ABOUT THIS TASK -> In the material below, the lines containing the word "esthétisme" are required; copy each of them.

GIVEN INFORMATION ->
● ● ●

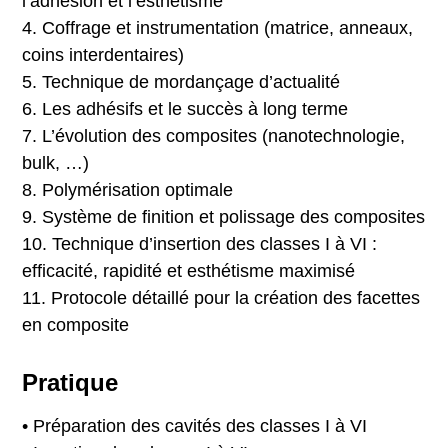
l’adhésion et l’esthétisme
4. Coffrage et instrumentation (matrice, anneaux,
coins interdentaires)
5. Technique de mordançage d’actualité
6. Les adhésifs et le succès à long terme
7. L’évolution des composites (nanotechnologie,
bulk, …)
8. Polymérisation optimale
9. Système de finition et polissage des composites
10. Technique d’insertion des classes I à VI :
efficacité, rapidité et esthétisme maximisé
11. Protocole détaillé pour la création des facettes
en composite
Pratique
• Préparation des cavités des classes I à VI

● ● ●

ANSWER SPACE ->
l’adhésion et l’esthétisme
efficacité, rapidité et esthétisme maximisé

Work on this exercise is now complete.